Document layout detection data
# # # # #

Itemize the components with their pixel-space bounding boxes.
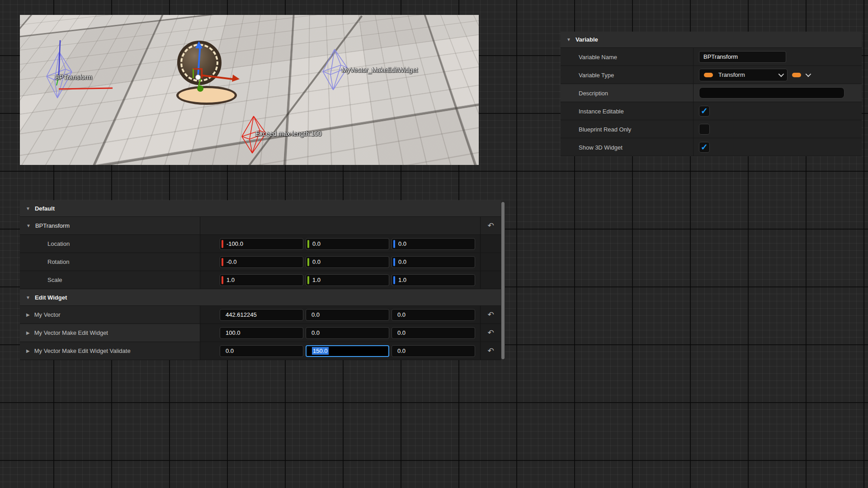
variable-name-input[interactable]: BPTransform: [699, 51, 786, 63]
x-axis-color-bar: [222, 276, 223, 284]
instance-editable-row: Instance Editable ✓: [561, 102, 862, 120]
variable-name-row: Variable Name BPTransform: [561, 48, 862, 66]
x-axis-color-bar: [222, 240, 223, 248]
viewport-3d-preview[interactable]: BPTransform MyVector_MakeEditWidget Exce…: [20, 15, 479, 165]
mvmewv-z-input[interactable]: 0.0: [392, 345, 475, 357]
show-3d-widget-label: Show 3D Widget: [579, 144, 623, 151]
revert-to-default-button[interactable]: ↶: [487, 347, 494, 355]
edit-widget-section-header[interactable]: ▼ Edit Widget: [20, 289, 501, 306]
rotation-row: Rotation -0.0 0.0 0.0: [20, 253, 501, 271]
scale-x-input[interactable]: 1.0: [220, 274, 303, 286]
check-icon: ✓: [701, 143, 708, 151]
scrollbar-thumb[interactable]: [501, 202, 505, 359]
mvmew-z-input[interactable]: 0.0: [392, 327, 475, 339]
section-title: Variable: [576, 36, 598, 43]
variable-name-label: Variable Name: [579, 54, 617, 61]
scale-row: Scale 1.0 1.0 1.0: [20, 271, 501, 289]
chevron-down-icon: [778, 71, 784, 77]
collapse-triangle-icon: ▼: [26, 295, 30, 300]
expand-triangle-icon[interactable]: ▶: [26, 330, 30, 335]
show-3d-widget-row: Show 3D Widget ✓: [561, 138, 862, 156]
marker-label-exceed: Exceed max length:100: [255, 130, 321, 137]
z-axis-color-bar: [393, 276, 395, 284]
location-x-input[interactable]: -100.0: [220, 238, 303, 250]
description-label: Description: [579, 90, 608, 97]
mvmew-y-input[interactable]: 0.0: [306, 327, 389, 339]
rotation-z-input[interactable]: 0.0: [392, 256, 475, 268]
marker-label-myvector: MyVector_MakeEditWidget: [342, 66, 418, 74]
rotation-y-input[interactable]: 0.0: [306, 256, 389, 268]
variable-details-panel: ▼ Variable Variable Name BPTransform Var…: [561, 32, 862, 156]
bptransform-property-row[interactable]: ▼ BPTransform ↶: [20, 217, 501, 235]
variable-type-row: Variable Type Transform: [561, 66, 862, 84]
expand-triangle-icon[interactable]: ▶: [26, 312, 30, 317]
revert-to-default-button[interactable]: ↶: [487, 311, 494, 319]
chevron-down-icon: [806, 71, 811, 77]
variable-type-label: Variable Type: [579, 72, 614, 79]
rotation-x-input[interactable]: -0.0: [220, 256, 303, 268]
my-vector-make-edit-widget-row[interactable]: ▶ My Vector Make Edit Widget 100.0 0.0 0…: [20, 324, 501, 342]
description-row: Description: [561, 84, 862, 102]
variable-section-header[interactable]: ▼ Variable: [561, 32, 862, 48]
default-details-panel: ▼ Default ▼ BPTransform ↶ Location -100.…: [20, 200, 501, 360]
container-type-pill-icon: [792, 73, 801, 77]
location-row: Location -100.0 0.0 0.0: [20, 235, 501, 253]
description-input[interactable]: [699, 87, 844, 99]
default-section-header[interactable]: ▼ Default: [20, 200, 501, 217]
mvmew-x-input[interactable]: 100.0: [220, 327, 303, 339]
check-icon: ✓: [701, 107, 708, 115]
collapse-triangle-icon: ▼: [566, 37, 571, 42]
revert-to-default-button[interactable]: ↶: [487, 222, 494, 230]
scale-z-input[interactable]: 1.0: [392, 274, 475, 286]
container-type-dropdown[interactable]: [792, 73, 810, 77]
blueprint-read-only-row: Blueprint Read Only: [561, 120, 862, 138]
show-3d-widget-checkbox[interactable]: ✓: [699, 142, 710, 153]
location-y-input[interactable]: 0.0: [306, 238, 389, 250]
blueprint-read-only-label: Blueprint Read Only: [579, 126, 631, 133]
sphere-shadow: [176, 86, 237, 105]
mvmewv-y-input-focused[interactable]: 150.0: [306, 345, 389, 357]
gizmo-y-handle[interactable]: [197, 85, 203, 92]
scale-y-input[interactable]: 1.0: [306, 274, 389, 286]
gizmo-z-arrowhead[interactable]: [195, 41, 203, 48]
z-axis-color-bar: [393, 258, 395, 266]
details-scrollbar[interactable]: [501, 202, 505, 359]
instance-editable-label: Instance Editable: [579, 108, 624, 115]
collapse-triangle-icon: ▼: [26, 206, 30, 211]
mvmewv-x-input[interactable]: 0.0: [220, 345, 303, 357]
blueprint-read-only-checkbox[interactable]: [699, 124, 710, 135]
gizmo-center-dot[interactable]: [195, 75, 201, 80]
my-vector-y-input[interactable]: 0.0: [306, 309, 389, 321]
z-axis-color-bar: [393, 240, 395, 248]
transform-type-pill-icon: [704, 73, 713, 77]
my-vector-z-input[interactable]: 0.0: [392, 309, 475, 321]
expand-triangle-icon[interactable]: ▼: [26, 223, 31, 228]
x-axis-color-bar: [222, 258, 223, 266]
gizmo-x-arrowhead[interactable]: [232, 75, 240, 83]
expand-triangle-icon[interactable]: ▶: [26, 348, 30, 353]
y-axis-color-bar: [307, 240, 309, 248]
location-z-input[interactable]: 0.0: [392, 238, 475, 250]
instance-editable-checkbox[interactable]: ✓: [699, 106, 710, 117]
my-vector-x-input[interactable]: 442.612245: [220, 309, 303, 321]
variable-type-dropdown[interactable]: Transform: [699, 69, 788, 81]
my-vector-make-edit-widget-validate-row[interactable]: ▶ My Vector Make Edit Widget Validate 0.…: [20, 342, 501, 360]
revert-to-default-button[interactable]: ↶: [487, 329, 494, 337]
y-axis-color-bar: [307, 276, 309, 284]
marker-label-bptransform: BPTransform: [55, 74, 92, 81]
y-axis-color-bar: [307, 258, 309, 266]
my-vector-row[interactable]: ▶ My Vector 442.612245 0.0 0.0 ↶: [20, 306, 501, 324]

# # # # #

**Task to carry out**
An exact copy of the records above is required, leaving out the pictures.

**Output for this task**
Itemize the components with their pixel-space bounding boxes.
variable-name-input[interactable]: BPTransform: [699, 51, 786, 63]
x-axis-color-bar: [222, 276, 223, 284]
instance-editable-row: Instance Editable ✓: [561, 102, 862, 120]
variable-name-row: Variable Name BPTransform: [561, 48, 862, 66]
x-axis-color-bar: [222, 240, 223, 248]
viewport-3d-preview[interactable]: BPTransform MyVector_MakeEditWidget Exce…: [20, 15, 479, 165]
mvmewv-z-input[interactable]: 0.0: [392, 345, 475, 357]
show-3d-widget-label: Show 3D Widget: [579, 144, 623, 151]
revert-to-default-button[interactable]: ↶: [487, 347, 494, 355]
edit-widget-section-header[interactable]: ▼ Edit Widget: [20, 289, 501, 306]
rotation-row: Rotation -0.0 0.0 0.0: [20, 253, 501, 271]
scale-x-input[interactable]: 1.0: [220, 274, 303, 286]
check-icon: ✓: [701, 143, 708, 151]
scrollbar-thumb[interactable]: [501, 202, 505, 359]
mvmew-z-input[interactable]: 0.0: [392, 327, 475, 339]
section-title: Variable: [576, 36, 598, 43]
variable-name-label: Variable Name: [579, 54, 617, 61]
scale-row: Scale 1.0 1.0 1.0: [20, 271, 501, 289]
chevron-down-icon: [778, 71, 784, 77]
collapse-triangle-icon: ▼: [26, 295, 30, 300]
expand-triangle-icon[interactable]: ▶: [26, 330, 30, 335]
show-3d-widget-row: Show 3D Widget ✓: [561, 138, 862, 156]
marker-label-exceed: Exceed max length:100: [255, 130, 321, 137]
z-axis-color-bar: [393, 276, 395, 284]
location-x-input[interactable]: -100.0: [220, 238, 303, 250]
description-label: Description: [579, 90, 608, 97]
mvmew-y-input[interactable]: 0.0: [306, 327, 389, 339]
rotation-z-input[interactable]: 0.0: [392, 256, 475, 268]
marker-label-myvector: MyVector_MakeEditWidget: [342, 66, 418, 74]
rotation-y-input[interactable]: 0.0: [306, 256, 389, 268]
variable-details-panel: ▼ Variable Variable Name BPTransform Var…: [561, 32, 862, 156]
bptransform-property-row[interactable]: ▼ BPTransform ↶: [20, 217, 501, 235]
variable-type-row: Variable Type Transform: [561, 66, 862, 84]
expand-triangle-icon[interactable]: ▶: [26, 312, 30, 317]
revert-to-default-button[interactable]: ↶: [487, 311, 494, 319]
chevron-down-icon: [806, 71, 811, 77]
variable-type-label: Variable Type: [579, 72, 614, 79]
rotation-x-input[interactable]: -0.0: [220, 256, 303, 268]
my-vector-make-edit-widget-row[interactable]: ▶ My Vector Make Edit Widget 100.0 0.0 0…: [20, 324, 501, 342]
description-row: Description: [561, 84, 862, 102]
variable-section-header[interactable]: ▼ Variable: [561, 32, 862, 48]
default-details-panel: ▼ Default ▼ BPTransform ↶ Location -100.…: [20, 200, 501, 360]
container-type-pill-icon: [792, 73, 801, 77]
location-row: Location -100.0 0.0 0.0: [20, 235, 501, 253]
description-input[interactable]: [699, 87, 844, 99]
default-section-header[interactable]: ▼ Default: [20, 200, 501, 217]
mvmew-x-input[interactable]: 100.0: [220, 327, 303, 339]
check-icon: ✓: [701, 107, 708, 115]
collapse-triangle-icon: ▼: [566, 37, 571, 42]
revert-to-default-button[interactable]: ↶: [487, 222, 494, 230]
scale-z-input[interactable]: 1.0: [392, 274, 475, 286]
container-type-dropdown[interactable]: [792, 73, 810, 77]
blueprint-read-only-row: Blueprint Read Only: [561, 120, 862, 138]
show-3d-widget-checkbox[interactable]: ✓: [699, 142, 710, 153]
location-y-input[interactable]: 0.0: [306, 238, 389, 250]
blueprint-read-only-label: Blueprint Read Only: [579, 126, 631, 133]
sphere-shadow: [176, 86, 237, 105]
mvmewv-y-input-focused[interactable]: 150.0: [306, 345, 389, 357]
gizmo-y-handle[interactable]: [197, 85, 203, 92]
scale-y-input[interactable]: 1.0: [306, 274, 389, 286]
gizmo-z-arrowhead[interactable]: [195, 41, 203, 48]
z-axis-color-bar: [393, 258, 395, 266]
details-scrollbar[interactable]: [501, 202, 505, 359]
instance-editable-label: Instance Editable: [579, 108, 624, 115]
collapse-triangle-icon: ▼: [26, 206, 30, 211]
mvmewv-x-input[interactable]: 0.0: [220, 345, 303, 357]
blueprint-read-only-checkbox[interactable]: [699, 124, 710, 135]
gizmo-center-dot[interactable]: [195, 75, 201, 80]
my-vector-y-input[interactable]: 0.0: [306, 309, 389, 321]
z-axis-color-bar: [393, 240, 395, 248]
transform-type-pill-icon: [704, 73, 713, 77]
my-vector-z-input[interactable]: 0.0: [392, 309, 475, 321]
expand-triangle-icon[interactable]: ▼: [26, 223, 31, 228]
x-axis-color-bar: [222, 258, 223, 266]
gizmo-x-arrowhead[interactable]: [232, 75, 240, 83]
expand-triangle-icon[interactable]: ▶: [26, 348, 30, 353]
y-axis-color-bar: [307, 240, 309, 248]
location-z-input[interactable]: 0.0: [392, 238, 475, 250]
instance-editable-checkbox[interactable]: ✓: [699, 106, 710, 117]
my-vector-x-input[interactable]: 442.612245: [220, 309, 303, 321]
variable-type-dropdown[interactable]: Transform: [699, 69, 788, 81]
my-vector-make-edit-widget-validate-row[interactable]: ▶ My Vector Make Edit Widget Validate 0.…: [20, 342, 501, 360]
revert-to-default-button[interactable]: ↶: [487, 329, 494, 337]
y-axis-color-bar: [307, 276, 309, 284]
marker-label-bptransform: BPTransform: [55, 74, 92, 81]
y-axis-color-bar: [307, 258, 309, 266]
my-vector-row[interactable]: ▶ My Vector 442.612245 0.0 0.0 ↶: [20, 306, 501, 324]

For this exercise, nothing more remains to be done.